Ignazio Silone già in gioventù si interessa di problemi politici e sociali che saranno poi i principali motivi ispiratori della sua attività letteraria. Nel 1921 lo troviamo tra i fondatori del partito comunista italiano e per le sue idee politiche fu costretto all’esilio durante la dittatura fascista. In questo periodo volle contrapporre la triste realtà e la miseria delle genti del Sud all’immagine fastosa sbandierata dal regime. All’estero nascono i suoi primi romanzi come Fontamara, Pane e vino, Il seme sotto la neve, che trattano in modo polemico delle misere condizioni in cui versano i contadini abruzzesi. Nel 1934 scrisse un saggio sul regime fascista, intitolato appunto il Fascismo. Nel 1952 scrive il romanzo Una manciata di more e poi dopo Il segreto di Luca. In questi romanzi pur continuando a mettere in evidenza la situazione delle popolazioni agricole del Sud l’autore fa prevalere un’impostazione autobiografica. Dopo la liberazione rientra a Roma ed è per un periodo direttore dell’Avanti. Ha visto attribuirsi il premio Marzotto per il libro Uscita di sicurezza.

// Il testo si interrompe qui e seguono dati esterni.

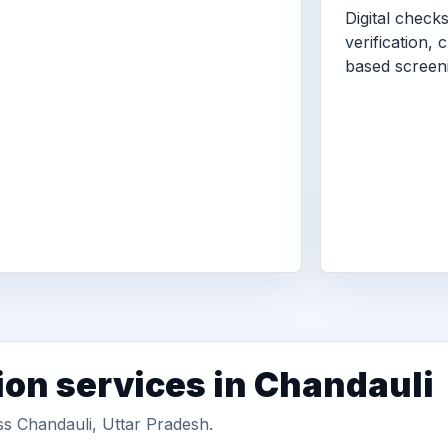
Digital check
verification, 
based screen
ion services in Chandauli
ss Chandauli, Uttar Pradesh.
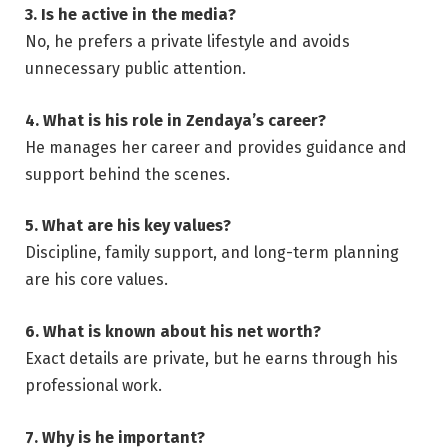
3. Is he active in the media?
No, he prefers a private lifestyle and avoids
unnecessary public attention.
4. What is his role in Zendaya’s career?
He manages her career and provides guidance and
support behind the scenes.
5. What are his key values?
Discipline, family support, and long-term planning
are his core values.
6. What is known about his net worth?
Exact details are private, but he earns through his
professional work.
7. Why is he important?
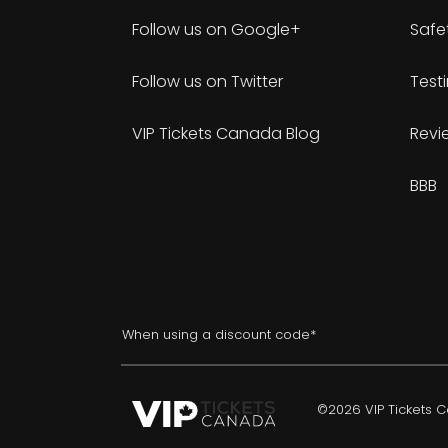
Follow us on Google+
Safe
Follow us on Twitter
Test
VIP Tickets Canada Blog
Revi
BBB
When using a discount code*
©2026 VIP Tickets Ca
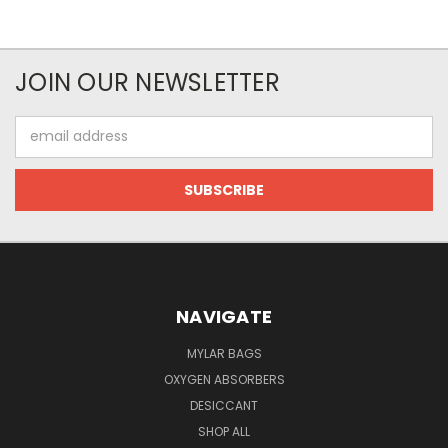
JOIN OUR NEWSLETTER
Email
Address
NAVIGATE
MYLAR BAGS
OXYGEN ABSORBERS
DESICCANT
SHOP ALL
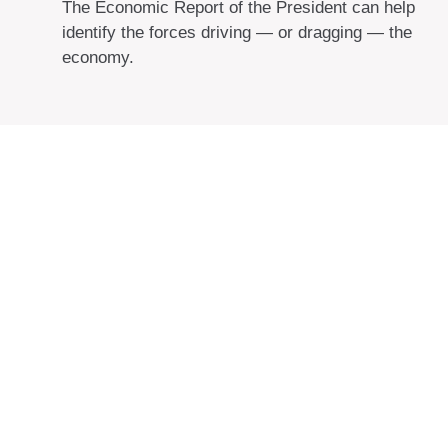
The Economic Report of the President can help
identify the forces driving — or dragging — the
economy.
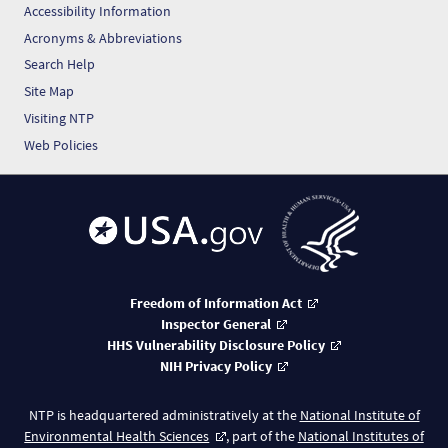
Accessibility Information
Acronyms & Abbreviations
Search Help
Site Map
Visiting NTP
Web Policies
Freedom of Information Act
Inspector General
HHS Vulnerability Disclosure Policy
NIH Privacy Policy
NTP is headquartered administratively at the
National Institute of
Environmental Health Sciences
, part of the
National Institutes of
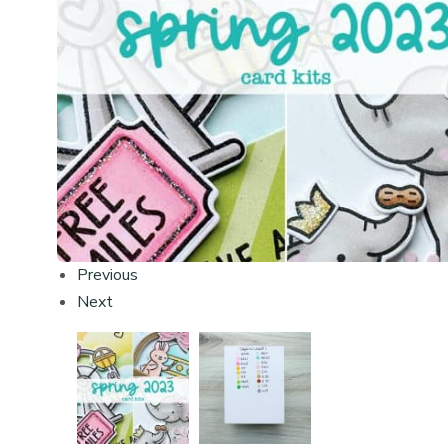
Previous
Next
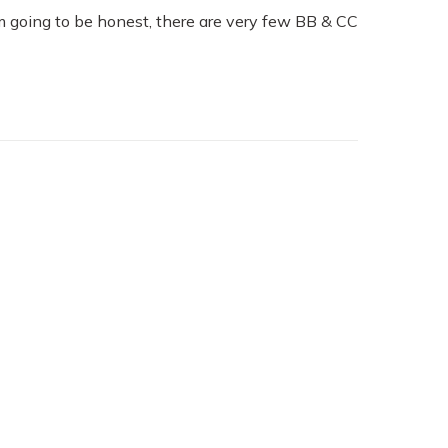
m going to be honest, there are very few BB & CC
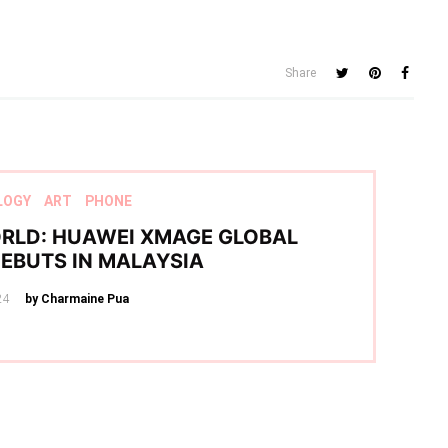
Share
LOGY
ART
PHONE
RLD: HUAWEI XMAGE GLOBAL
DEBUTS IN MALAYSIA
24
by Charmaine Pua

Ha detto Barolini: «Un nuovo libro di Ignazio Silone è sempre un avvenimento nella vita letteraria italiana e, probabilmente, non soltanto in quella italiana; egli è uno dei pochi scrittori del nostro paese realmente noti al di là dei confini nazionali. Ma non è questo che importa; bensì il fatto che Silone scrive soltanto per comunicare qualcosa di nuovo e che il suo contributo, almeno per chi, come me, si occupa con quanta più attenzione gli è possibile, degli sviluppi della spiritualità cristiana contemporanea, è sempre meditato, cosciente, penetrante e di lucido e stimolante interesse».
Nei libri di Silone il mondo dei contadini appare in tutta la sua tragedia. È un mondo però che comincia a prendere coscienza della sua forza e allo stesso tempo delle ingiustizie di cui è vittima. La condanna del fascismo si legge in ogni pagina giacché il nuovo regime, è più che evidente, ha trascurato i problemi più gravi come i governi precedenti. Berardo Viola, il protagonista di Fontamara, è preso come il rappresentante di questa umanità che soffre ma che ormai è stanca di soffrire. Egli ha capito che ormai non è più tempo di aspettare con fiducia, è giunto al limite della sopportazione ha capito che ormai è tempo di ribellione, di rivolta. Egli impersona la coscienza civile e sociale che comincia a ridestarsi nelle popolazioni meridionali tenute per troppo tempo in uno stato di sfruttamento. Deve lottare per vincere la rassegnazione, l’ignoranza e anche l’egoismo di quelle comunità relegate per secoli fuori del mondo civile. Alla fine morirà sperando in un mondo migliore, convinto che il suo gesto potrà servire di monito a quelli che si voteranno a lottare per la causa degli umili e dei derelitti. È stato giustamente osservato che la formazione di Silone non è dovuta alla cultura e alla letteratura, ma piuttosto alla sua partecipazione attiva alla sofferenza, alla miseria delle genti del suo Sud. Silone ha conosciuto fin dalla giovinezza il sapore amaro della vita. A 15 anni viene colpito dalla perdita dei genitori e di ben 5 fratelli nel terremoto del 1915 e ciò lo porta a conoscere una dura povertà e poi la tristezza della vita del collegio. Fu anche nel collegio di Don Orione e l’incontro con il personaggio fu di fondamentale importanza sulla vita del futuro scrittore.